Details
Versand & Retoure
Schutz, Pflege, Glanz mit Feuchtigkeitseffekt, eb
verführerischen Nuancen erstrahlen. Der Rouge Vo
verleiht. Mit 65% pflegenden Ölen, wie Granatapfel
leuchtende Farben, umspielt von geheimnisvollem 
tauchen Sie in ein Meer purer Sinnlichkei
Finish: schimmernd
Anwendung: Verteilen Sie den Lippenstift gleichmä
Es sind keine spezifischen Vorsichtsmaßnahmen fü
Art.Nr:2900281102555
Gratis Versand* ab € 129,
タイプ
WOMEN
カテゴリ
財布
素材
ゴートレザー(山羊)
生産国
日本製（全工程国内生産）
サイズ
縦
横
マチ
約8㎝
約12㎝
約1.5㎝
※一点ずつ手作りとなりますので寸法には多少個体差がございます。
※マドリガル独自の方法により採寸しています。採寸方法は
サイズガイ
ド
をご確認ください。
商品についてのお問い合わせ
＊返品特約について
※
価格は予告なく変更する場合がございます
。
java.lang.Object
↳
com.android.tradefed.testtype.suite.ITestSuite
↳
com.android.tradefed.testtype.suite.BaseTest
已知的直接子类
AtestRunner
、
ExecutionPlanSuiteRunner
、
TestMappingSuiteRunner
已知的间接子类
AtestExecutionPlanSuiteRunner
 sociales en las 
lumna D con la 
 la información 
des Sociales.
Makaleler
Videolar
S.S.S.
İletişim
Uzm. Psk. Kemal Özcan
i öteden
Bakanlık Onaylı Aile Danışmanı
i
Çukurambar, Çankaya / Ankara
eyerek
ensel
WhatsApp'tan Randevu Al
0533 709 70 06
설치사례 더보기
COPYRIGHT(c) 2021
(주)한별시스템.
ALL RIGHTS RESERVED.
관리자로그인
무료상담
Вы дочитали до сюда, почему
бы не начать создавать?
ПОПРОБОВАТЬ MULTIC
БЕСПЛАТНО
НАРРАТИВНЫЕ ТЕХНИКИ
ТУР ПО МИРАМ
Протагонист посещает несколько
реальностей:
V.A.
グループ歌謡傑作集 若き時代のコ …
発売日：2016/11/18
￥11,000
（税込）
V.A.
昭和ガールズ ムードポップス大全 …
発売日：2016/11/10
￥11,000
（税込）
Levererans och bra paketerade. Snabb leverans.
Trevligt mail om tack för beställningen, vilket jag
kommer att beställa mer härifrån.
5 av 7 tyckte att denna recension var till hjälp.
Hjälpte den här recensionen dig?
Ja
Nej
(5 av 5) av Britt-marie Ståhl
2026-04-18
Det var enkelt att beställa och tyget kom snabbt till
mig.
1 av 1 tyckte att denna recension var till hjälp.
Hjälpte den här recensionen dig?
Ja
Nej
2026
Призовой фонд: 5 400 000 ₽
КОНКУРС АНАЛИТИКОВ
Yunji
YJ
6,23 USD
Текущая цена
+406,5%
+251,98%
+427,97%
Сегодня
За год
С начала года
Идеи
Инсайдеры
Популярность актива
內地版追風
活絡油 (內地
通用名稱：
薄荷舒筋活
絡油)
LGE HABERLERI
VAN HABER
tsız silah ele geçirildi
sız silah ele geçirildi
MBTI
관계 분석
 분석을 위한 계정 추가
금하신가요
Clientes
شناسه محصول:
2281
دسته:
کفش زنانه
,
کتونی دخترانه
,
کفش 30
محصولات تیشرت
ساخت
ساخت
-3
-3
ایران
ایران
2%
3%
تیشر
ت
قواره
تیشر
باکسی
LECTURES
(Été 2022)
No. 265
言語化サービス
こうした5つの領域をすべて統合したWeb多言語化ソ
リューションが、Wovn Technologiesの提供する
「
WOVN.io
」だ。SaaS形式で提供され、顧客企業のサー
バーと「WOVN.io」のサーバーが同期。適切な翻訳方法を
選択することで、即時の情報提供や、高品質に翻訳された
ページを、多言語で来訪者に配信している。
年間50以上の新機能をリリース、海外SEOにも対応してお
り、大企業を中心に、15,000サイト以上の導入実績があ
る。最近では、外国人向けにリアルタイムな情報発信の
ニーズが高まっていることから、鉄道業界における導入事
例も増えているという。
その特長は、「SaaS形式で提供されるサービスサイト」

########################################

■ **Exercise**: Return all lines of the material above in which the word "testtype" occurs.

■ **Response area**:
com.android.tradefed.testtype.suite.ITestSuite
com.android.tradefed.testtype.suite.BaseTest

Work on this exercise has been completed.